ASSIGNMENT:
Retype all entries exactly, skipping pictures.

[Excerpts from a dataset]
Start of Block
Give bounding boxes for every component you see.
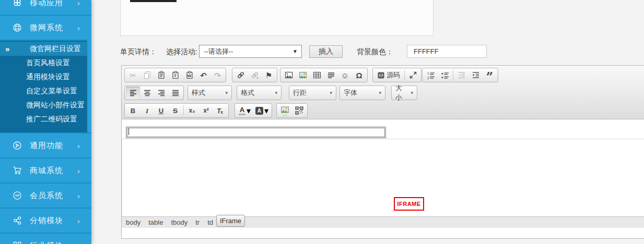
editor-content-area[interactable]: IFRAME IFrame body table tbody tr td xyxy=(122,119,644,228)
unlink-button[interactable] xyxy=(248,69,262,81)
cut-button[interactable]: ✂ xyxy=(126,69,140,81)
qrcode-icon xyxy=(295,106,303,115)
align-center-button[interactable] xyxy=(140,87,154,99)
style-dropdown[interactable]: 样式 ▾ xyxy=(188,86,232,100)
outdent-button[interactable] xyxy=(454,69,469,81)
sidebar-subitem-custom-menu[interactable]: 自定义菜单设置 xyxy=(0,84,87,98)
sidebar-subitem-column-settings[interactable]: » 微官网栏目设置 xyxy=(0,42,87,56)
strikethrough-button[interactable]: S xyxy=(168,104,182,117)
toolbar-row-1: ✂ T W ↶ ↷ xyxy=(122,67,644,83)
double-chevron-icon: » xyxy=(5,42,9,56)
align-center-icon xyxy=(143,89,151,97)
smiley-button[interactable]: ☺ xyxy=(338,69,352,81)
path-item-tr[interactable]: tr xyxy=(195,218,200,226)
link-icon xyxy=(237,71,245,79)
sidebar-submenu: » 微官网栏目设置 首页风格设置 通用模块设置 自定义菜单设置 微网站小部件设置… xyxy=(0,40,87,132)
image-button[interactable] xyxy=(282,69,296,81)
superscript-icon: x² xyxy=(203,107,209,114)
paste-icon xyxy=(157,71,166,79)
path-item-body[interactable]: body xyxy=(126,218,140,226)
sidebar-item-mobile-apps[interactable]: 移动应用 › xyxy=(0,0,91,15)
sidebar-item-distribution-module[interactable]: 分销模块 › xyxy=(0,208,91,233)
align-right-button[interactable] xyxy=(154,87,168,99)
sidebar-subitem-widget[interactable]: 微网站小部件设置 xyxy=(0,98,87,112)
redo-button[interactable]: ↷ xyxy=(210,69,225,81)
link-button[interactable] xyxy=(233,69,248,81)
sidebar-subitem-label: 自定义菜单设置 xyxy=(26,87,77,95)
share-icon xyxy=(13,216,22,225)
bg-color-input[interactable] xyxy=(407,45,487,58)
toolbar-separator xyxy=(404,70,405,80)
sidebar-subitem-qrcode-promo[interactable]: 推广二维码设置 xyxy=(0,112,87,126)
horizontal-rule-button[interactable] xyxy=(324,69,338,81)
element-path-bar: body table tbody tr td xyxy=(122,216,644,228)
superscript-button[interactable]: x² xyxy=(199,104,213,117)
image-slider-button[interactable]: ‹ › xyxy=(278,104,292,117)
qrcode-button[interactable] xyxy=(292,104,306,117)
indent-icon xyxy=(472,71,480,79)
path-item-tbody[interactable]: tbody xyxy=(171,218,188,226)
table-button[interactable] xyxy=(310,69,324,81)
format-dropdown[interactable]: 格式 ▾ xyxy=(237,86,282,100)
sidebar-subitem-home-style[interactable]: 首页风格设置 xyxy=(0,56,87,70)
sidebar-item-member-system[interactable]: VIP 会员系统 › xyxy=(0,182,91,208)
bold-icon: B xyxy=(131,107,135,114)
iframe-tooltip: IFrame xyxy=(216,215,245,227)
special-char-button[interactable]: Ω xyxy=(352,69,366,81)
path-item-table[interactable]: table xyxy=(148,218,163,226)
bg-color-button[interactable]: A ▾ xyxy=(253,104,271,117)
bold-button[interactable]: B xyxy=(126,104,140,117)
page-detail-label: 单页详情： xyxy=(120,47,157,57)
italic-button[interactable]: I xyxy=(140,104,154,117)
chevron-right-icon: › xyxy=(77,241,80,244)
anchor-button[interactable]: ⚑ xyxy=(262,69,276,81)
indent-button[interactable] xyxy=(469,69,483,81)
subscript-button[interactable]: x₂ xyxy=(185,104,199,117)
apps-icon xyxy=(13,0,22,7)
sidebar-item-industry-module[interactable]: 行业模块 › xyxy=(0,233,91,244)
font-size-dropdown[interactable]: 大小 ▾ xyxy=(391,86,417,100)
cropped-dark-element xyxy=(130,0,177,2)
remove-format-sub: x xyxy=(220,109,223,115)
paste-as-text-button[interactable]: T xyxy=(168,69,182,81)
editor-toolbar: ✂ T W ↶ ↷ xyxy=(122,66,644,119)
image-upload-button[interactable] xyxy=(296,69,310,81)
maximize-button[interactable] xyxy=(406,69,420,81)
justify-button[interactable] xyxy=(168,87,182,99)
align-left-button[interactable] xyxy=(126,87,140,99)
select-activity-label: 选择活动: xyxy=(166,47,197,57)
undo-button[interactable]: ↶ xyxy=(196,69,210,81)
sidebar-item-mall-system[interactable]: 商城系统 › xyxy=(0,157,91,182)
paste-button[interactable] xyxy=(154,69,168,81)
sidebar-subitem-common-module[interactable]: 通用模块设置 xyxy=(0,70,87,84)
vip-icon: VIP xyxy=(13,191,22,200)
chevron-right-icon: › xyxy=(77,141,80,150)
copy-button[interactable] xyxy=(140,69,154,81)
sidebar-item-micro-web[interactable]: 微网系统 › xyxy=(0,15,91,40)
font-dropdown[interactable]: 字体 ▾ xyxy=(339,86,385,100)
svg-text:2: 2 xyxy=(427,76,429,80)
iframe-placeholder[interactable]: IFRAME xyxy=(394,197,424,211)
path-item-td[interactable]: td xyxy=(207,218,213,226)
font-dropdown-label: 字体 xyxy=(344,88,357,97)
bulleted-list-button[interactable] xyxy=(438,69,452,81)
toolbar-separator xyxy=(183,105,184,116)
text-color-button[interactable]: A ▾ xyxy=(236,104,253,117)
source-button[interactable]: 源码 xyxy=(374,70,403,80)
paste-from-word-button[interactable]: W xyxy=(182,69,196,81)
line-height-dropdown[interactable]: 行距 ▾ xyxy=(289,86,336,100)
numbered-list-icon: 1 2 xyxy=(427,71,435,79)
insert-group: ☺ Ω xyxy=(280,68,368,82)
activity-select[interactable]: --请选择-- ▼ xyxy=(199,45,302,58)
selected-table-cell[interactable] xyxy=(126,127,386,138)
insert-button[interactable]: 插入 xyxy=(309,45,343,58)
chevron-right-icon: › xyxy=(77,216,80,225)
blockquote-button[interactable]: ” xyxy=(483,69,497,81)
sidebar-item-label: 会员系统 xyxy=(30,191,63,201)
underline-button[interactable]: U xyxy=(154,104,168,117)
sidebar-item-label: 商城系统 xyxy=(30,166,63,176)
sidebar-item-common-functions[interactable]: 通用功能 › xyxy=(0,132,91,157)
remove-format-button[interactable]: Tx xyxy=(213,104,227,117)
numbered-list-button[interactable]: 1 2 xyxy=(424,69,438,81)
source-label: 源码 xyxy=(387,70,400,80)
End of Block
YOUR SOLUTION:
Give bounding boxes for every component you see.
editor-content-area[interactable]: IFRAME IFrame body table tbody tr td xyxy=(122,119,644,228)
unlink-button[interactable] xyxy=(248,69,262,81)
cut-button[interactable]: ✂ xyxy=(126,69,140,81)
qrcode-icon xyxy=(295,106,303,115)
align-center-button[interactable] xyxy=(140,87,154,99)
style-dropdown[interactable]: 样式 ▾ xyxy=(188,86,232,100)
outdent-button[interactable] xyxy=(454,69,469,81)
sidebar-subitem-custom-menu[interactable]: 自定义菜单设置 xyxy=(0,84,87,98)
sidebar-subitem-column-settings[interactable]: » 微官网栏目设置 xyxy=(0,42,87,56)
strikethrough-button[interactable]: S xyxy=(168,104,182,117)
toolbar-row-1: ✂ T W ↶ ↷ xyxy=(122,67,644,83)
double-chevron-icon: » xyxy=(5,42,9,56)
align-center-icon xyxy=(143,89,151,97)
smiley-button[interactable]: ☺ xyxy=(338,69,352,81)
path-item-tr[interactable]: tr xyxy=(195,218,200,226)
link-icon xyxy=(237,71,245,79)
sidebar-submenu: » 微官网栏目设置 首页风格设置 通用模块设置 自定义菜单设置 微网站小部件设置… xyxy=(0,40,87,132)
image-button[interactable] xyxy=(282,69,296,81)
superscript-icon: x² xyxy=(203,107,209,114)
paste-icon xyxy=(157,71,166,79)
path-item-body[interactable]: body xyxy=(126,218,140,226)
sidebar-item-mobile-apps[interactable]: 移动应用 › xyxy=(0,0,91,15)
sidebar-item-distribution-module[interactable]: 分销模块 › xyxy=(0,208,91,233)
align-right-button[interactable] xyxy=(154,87,168,99)
sidebar-subitem-widget[interactable]: 微网站小部件设置 xyxy=(0,98,87,112)
redo-button[interactable]: ↷ xyxy=(210,69,225,81)
link-button[interactable] xyxy=(233,69,248,81)
sidebar-subitem-label: 自定义菜单设置 xyxy=(26,87,77,95)
share-icon xyxy=(13,216,22,225)
bg-color-input[interactable] xyxy=(407,45,487,58)
toolbar-separator xyxy=(404,70,405,80)
sidebar-subitem-qrcode-promo[interactable]: 推广二维码设置 xyxy=(0,112,87,126)
horizontal-rule-button[interactable] xyxy=(324,69,338,81)
element-path-bar: body table tbody tr td xyxy=(122,216,644,228)
superscript-button[interactable]: x² xyxy=(199,104,213,117)
image-slider-button[interactable]: ‹ › xyxy=(278,104,292,117)
qrcode-button[interactable] xyxy=(292,104,306,117)
indent-icon xyxy=(472,71,480,79)
path-item-tbody[interactable]: tbody xyxy=(171,218,188,226)
table-button[interactable] xyxy=(310,69,324,81)
format-dropdown[interactable]: 格式 ▾ xyxy=(237,86,282,100)
sidebar-subitem-home-style[interactable]: 首页风格设置 xyxy=(0,56,87,70)
sidebar-item-member-system[interactable]: VIP 会员系统 › xyxy=(0,182,91,208)
bold-icon: B xyxy=(131,107,135,114)
iframe-tooltip: IFrame xyxy=(216,215,245,227)
special-char-button[interactable]: Ω xyxy=(352,69,366,81)
path-item-table[interactable]: table xyxy=(148,218,163,226)
bg-color-button[interactable]: A ▾ xyxy=(253,104,271,117)
bold-button[interactable]: B xyxy=(126,104,140,117)
page-detail-label: 单页详情： xyxy=(120,47,157,57)
italic-button[interactable]: I xyxy=(140,104,154,117)
chevron-right-icon: › xyxy=(77,241,80,244)
anchor-button[interactable]: ⚑ xyxy=(262,69,276,81)
indent-button[interactable] xyxy=(469,69,483,81)
subscript-button[interactable]: x₂ xyxy=(185,104,199,117)
apps-icon xyxy=(13,0,22,7)
sidebar-item-industry-module[interactable]: 行业模块 › xyxy=(0,233,91,244)
font-size-dropdown[interactable]: 大小 ▾ xyxy=(391,86,417,100)
cropped-dark-element xyxy=(130,0,177,2)
remove-format-sub: x xyxy=(220,109,223,115)
paste-as-text-button[interactable]: T xyxy=(168,69,182,81)
editor-toolbar: ✂ T W ↶ ↷ xyxy=(122,66,644,119)
image-upload-button[interactable] xyxy=(296,69,310,81)
maximize-button[interactable] xyxy=(406,69,420,81)
justify-button[interactable] xyxy=(168,87,182,99)
align-left-button[interactable] xyxy=(126,87,140,99)
select-activity-label: 选择活动: xyxy=(166,47,197,57)
undo-button[interactable]: ↶ xyxy=(196,69,210,81)
sidebar-item-mall-system[interactable]: 商城系统 › xyxy=(0,157,91,182)
paste-button[interactable] xyxy=(154,69,168,81)
sidebar-subitem-common-module[interactable]: 通用模块设置 xyxy=(0,70,87,84)
vip-icon: VIP xyxy=(13,191,22,200)
chevron-right-icon: › xyxy=(77,141,80,150)
copy-button[interactable] xyxy=(140,69,154,81)
sidebar-item-micro-web[interactable]: 微网系统 › xyxy=(0,15,91,40)
font-dropdown[interactable]: 字体 ▾ xyxy=(339,86,385,100)
svg-text:2: 2 xyxy=(427,76,429,80)
iframe-placeholder[interactable]: IFRAME xyxy=(394,197,424,211)
path-item-td[interactable]: td xyxy=(207,218,213,226)
font-dropdown-label: 字体 xyxy=(344,88,357,97)
bulleted-list-button[interactable] xyxy=(438,69,452,81)
toolbar-separator xyxy=(183,105,184,116)
text-color-button[interactable]: A ▾ xyxy=(236,104,253,117)
source-button[interactable]: 源码 xyxy=(374,70,403,80)
paste-from-word-button[interactable]: W xyxy=(182,69,196,81)
line-height-dropdown[interactable]: 行距 ▾ xyxy=(289,86,336,100)
numbered-list-icon: 1 2 xyxy=(427,71,435,79)
insert-group: ☺ Ω xyxy=(280,68,368,82)
activity-select[interactable]: --请选择-- ▼ xyxy=(199,45,302,58)
selected-table-cell[interactable] xyxy=(126,127,386,138)
insert-button[interactable]: 插入 xyxy=(309,45,343,58)
chevron-right-icon: › xyxy=(77,216,80,225)
blockquote-button[interactable]: ” xyxy=(483,69,497,81)
sidebar-item-label: 会员系统 xyxy=(30,191,63,201)
underline-button[interactable]: U xyxy=(154,104,168,117)
sidebar-item-label: 商城系统 xyxy=(30,166,63,176)
sidebar-item-common-functions[interactable]: 通用功能 › xyxy=(0,132,91,157)
remove-format-button[interactable]: Tx xyxy=(213,104,227,117)
numbered-list-button[interactable]: 1 2 xyxy=(424,69,438,81)
source-label: 源码 xyxy=(387,70,400,80)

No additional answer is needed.